The contemporary processes satisfying that need have gone far enough by now that we have to remind ourselves of which is which.  Part of what is the worst in us may be seen as "the seven deadly sins" (pride, gluttony, lust, wrath, envy, sloth and covetousness, in case you've forgotten).  Who gets to be a rich CEO or politician, or celebrity or, for that matter, a successful doctor, lawyer or academic, without sitting at that table? 

But are there not also rewards for locating and employing the best in ourselves?  Certainly; but they are largely or entirely non-material, internal, as much scorned as admired (except in rhetoric):  compassion, solidarity, love, generosity, (dare I say it?) common decency.  Those may well constitute, finally, the good life; but they do capitalism no good, and capitalism returns the compliment.

So OK already; what's all this to do with corruption and decadence?  If we mean by "corruption" the betrayal of function, and if we mean by "decadence" the processes which (among others) lead us to minimize or abandon those ways and means that add to our creativity and our humanity and our joys while, instead, stimulating us ever more to buy, to behave, to want, not to think, so as to deaden our sense of decency, taste, of what it means to be human, while leading us by the hand back toward adolescence, even infancy -- if that is what we mean, then let us now simply bring to mind what is now common in our politics, our health and educational systems, our... lives:  rotting or rotted from top to bottom; and as for decadence -- don't ask, just look and listen.

It has been said the those who seek power for themselves are, by definition, corruptible.  To make the trip up the ladder of power (and/or prestige, fame, etc.) the prime criterion is to repress one's obligations, to betray the ethics of one's social function:  for a politician, serving one's constituency (voters, not those who shell out the most); for a doctor doing no harm and serving health first, not $$$$; for a prof., teaching and learning, not promotion and power; for... you name it.  In sum, visualize our society as a giant cesspool, wherein, of course, the biggest turds rise to the top.

 

But no, it may be argued, after all is said and done, has not the capitalist era carried humanity to levels of material wellbeing definable as genuine progress -- for health, education, comfort, and more?  Certainly; but that certainty is yoked to a twin:  a dynamic whose benefits end up in the lap of the few, and at very high costs to the many -- or, as Paul Baran put it long ago, it is precisely the relationships between the rich and the poor peoples of the world that make and keep both the rich and the poor that way.  And then there are the festering wounds done to the the polity, to the world's culture, to Mother Nature.  Among those costs of such "progess" has been the necessity for capital to mold a society in which corruption and decadence have become the toxic stuff of our social existence.

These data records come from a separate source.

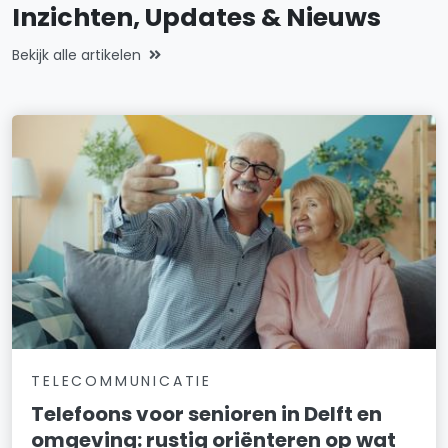
Inzichten, Updates & Nieuws
Bekijk alle artikelen
TELECOMMUNICATIE
Telefoons voor senioren in Delft en
omgeving: rustig oriënteren op wat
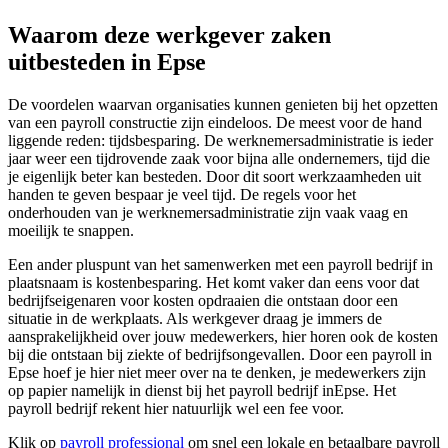
Waarom deze werkgever zaken
uitbesteden in Epse
De voordelen waarvan organisaties kunnen genieten bij het opzetten
van een payroll constructie zijn eindeloos. De meest voor de hand
liggende reden: tijdsbesparing. De werknemersadministratie is ieder
jaar weer een tijdrovende zaak voor bijna alle ondernemers, tijd die
je eigenlijk beter kan besteden. Door dit soort werkzaamheden uit
handen te geven bespaar je veel tijd. De regels voor het
onderhouden van je werknemersadministratie zijn vaak vaag en
moeilijk te snappen.
Een ander pluspunt van het samenwerken met een payroll bedrijf in
plaatsnaam is kostenbesparing. Het komt vaker dan eens voor dat
bedrijfseigenaren voor kosten opdraaien die ontstaan door een
situatie in de werkplaats. Als werkgever draag je immers de
aansprakelijkheid over jouw medewerkers, hier horen ook de kosten
bij die ontstaan bij ziekte of bedrijfsongevallen. Door een payroll in
Epse hoef je hier niet meer over na te denken, je medewerkers zijn
op papier namelijk in dienst bij het payroll bedrijf inEpse. Het
payroll bedrijf rekent hier natuurlijk wel een fee voor.
Klik op
payroll professional
om snel een lokale en betaalbare payroll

If we are to have a society that is better, safer, saner than this emerging inferno, it will not be handed down to us by those now sitting in the catbird seat.  Although we too have inhaled the dirty social air, and though tainted and weakened we too may be, is there not still enough life left in us (as Veblen once put it) "to save ourselves alive," to work our way together up the side of this very steep and slippery mountain to carry ourselves and others into the clean air?